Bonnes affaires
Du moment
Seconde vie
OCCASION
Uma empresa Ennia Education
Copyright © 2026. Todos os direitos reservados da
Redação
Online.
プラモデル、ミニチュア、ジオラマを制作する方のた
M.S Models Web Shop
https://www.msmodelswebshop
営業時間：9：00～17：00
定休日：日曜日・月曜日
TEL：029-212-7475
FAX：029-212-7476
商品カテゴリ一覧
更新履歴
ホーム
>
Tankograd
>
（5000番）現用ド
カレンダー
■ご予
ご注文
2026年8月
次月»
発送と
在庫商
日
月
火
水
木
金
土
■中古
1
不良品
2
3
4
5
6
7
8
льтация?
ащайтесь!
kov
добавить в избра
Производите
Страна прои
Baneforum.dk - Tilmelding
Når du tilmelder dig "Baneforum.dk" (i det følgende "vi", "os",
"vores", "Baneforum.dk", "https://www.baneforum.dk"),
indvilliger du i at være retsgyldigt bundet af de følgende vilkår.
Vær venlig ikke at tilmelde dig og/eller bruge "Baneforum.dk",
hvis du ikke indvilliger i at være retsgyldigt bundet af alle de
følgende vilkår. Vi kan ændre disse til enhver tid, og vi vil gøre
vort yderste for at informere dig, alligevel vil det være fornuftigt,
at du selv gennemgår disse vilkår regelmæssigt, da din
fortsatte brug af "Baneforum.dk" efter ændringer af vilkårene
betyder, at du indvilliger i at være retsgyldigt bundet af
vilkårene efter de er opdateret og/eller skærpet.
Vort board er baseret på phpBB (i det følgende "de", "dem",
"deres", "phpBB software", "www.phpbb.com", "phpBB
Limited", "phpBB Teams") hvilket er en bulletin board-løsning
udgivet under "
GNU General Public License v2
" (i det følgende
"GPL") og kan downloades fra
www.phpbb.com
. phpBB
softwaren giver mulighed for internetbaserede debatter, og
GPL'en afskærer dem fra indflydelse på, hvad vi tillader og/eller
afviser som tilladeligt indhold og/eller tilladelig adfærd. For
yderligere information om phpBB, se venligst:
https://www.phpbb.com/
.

......

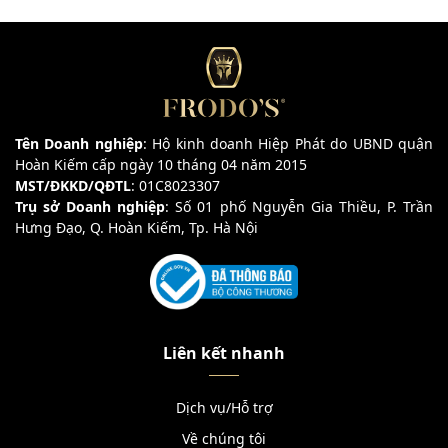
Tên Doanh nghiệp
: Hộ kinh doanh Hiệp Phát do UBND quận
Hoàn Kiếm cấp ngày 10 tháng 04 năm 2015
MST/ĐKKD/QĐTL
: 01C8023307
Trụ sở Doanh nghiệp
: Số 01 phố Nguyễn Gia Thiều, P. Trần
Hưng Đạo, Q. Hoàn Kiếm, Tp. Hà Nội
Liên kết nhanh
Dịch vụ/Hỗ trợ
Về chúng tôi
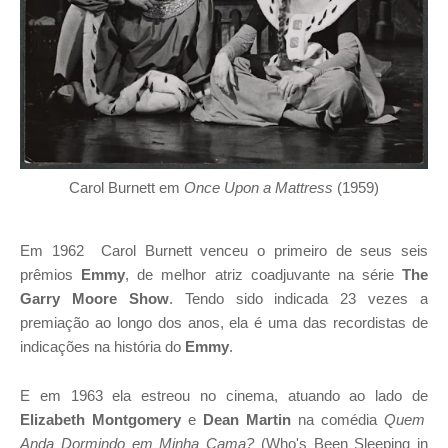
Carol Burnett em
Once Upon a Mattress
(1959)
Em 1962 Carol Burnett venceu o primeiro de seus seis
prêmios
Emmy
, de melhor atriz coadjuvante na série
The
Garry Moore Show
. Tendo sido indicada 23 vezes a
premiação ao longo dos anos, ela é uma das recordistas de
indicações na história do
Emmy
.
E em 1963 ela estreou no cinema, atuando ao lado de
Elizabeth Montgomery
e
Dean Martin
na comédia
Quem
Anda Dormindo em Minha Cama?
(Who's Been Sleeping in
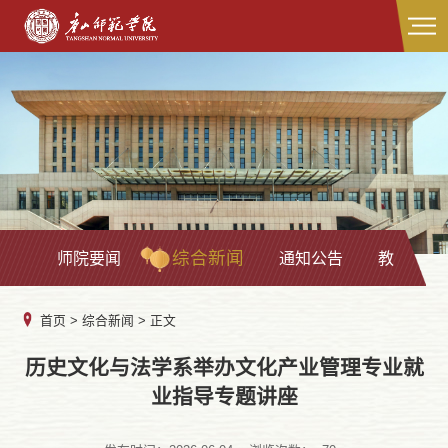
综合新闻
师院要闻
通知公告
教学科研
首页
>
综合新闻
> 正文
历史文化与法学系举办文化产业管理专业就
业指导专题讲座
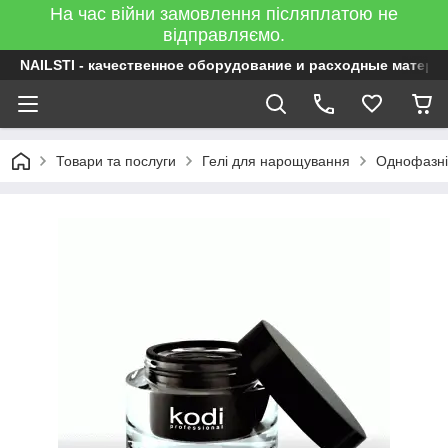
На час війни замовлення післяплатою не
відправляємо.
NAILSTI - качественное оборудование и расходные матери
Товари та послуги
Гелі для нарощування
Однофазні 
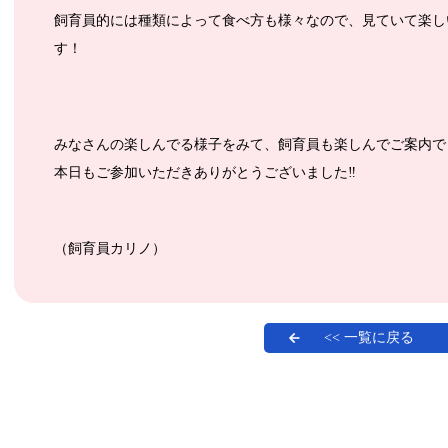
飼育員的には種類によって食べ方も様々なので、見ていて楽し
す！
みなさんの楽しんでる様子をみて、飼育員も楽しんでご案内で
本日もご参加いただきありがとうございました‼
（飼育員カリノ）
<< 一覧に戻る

......

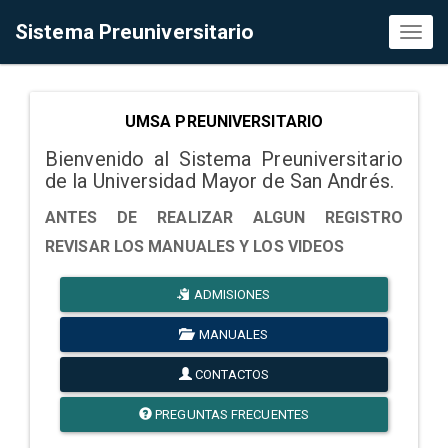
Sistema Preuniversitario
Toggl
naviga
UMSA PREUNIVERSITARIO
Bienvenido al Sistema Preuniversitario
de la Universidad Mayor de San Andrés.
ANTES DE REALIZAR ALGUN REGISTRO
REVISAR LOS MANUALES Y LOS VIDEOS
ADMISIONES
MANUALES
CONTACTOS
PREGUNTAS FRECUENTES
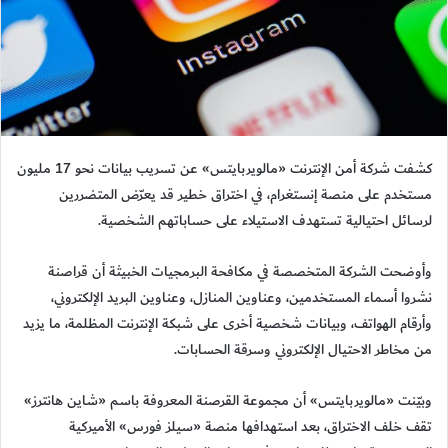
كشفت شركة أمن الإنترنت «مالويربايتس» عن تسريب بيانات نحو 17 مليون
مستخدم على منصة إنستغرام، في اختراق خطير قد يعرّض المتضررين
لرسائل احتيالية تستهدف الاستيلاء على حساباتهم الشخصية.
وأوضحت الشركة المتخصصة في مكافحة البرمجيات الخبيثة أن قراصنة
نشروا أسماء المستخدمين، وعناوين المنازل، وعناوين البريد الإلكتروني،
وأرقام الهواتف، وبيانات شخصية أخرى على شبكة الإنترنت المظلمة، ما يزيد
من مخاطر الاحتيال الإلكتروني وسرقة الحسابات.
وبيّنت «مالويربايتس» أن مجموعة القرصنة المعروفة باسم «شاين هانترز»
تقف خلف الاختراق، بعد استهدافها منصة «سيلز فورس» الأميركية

......

Lines in the records above that carry the word "الإلكتروني" are to be located and copied.

• Result below:
نشروا أسماء المستخدمين، وعناوين المنازل، وعناوين البريد الإلكتروني،
من مخاطر الاحتيال الإلكتروني وسرقة الحسابات.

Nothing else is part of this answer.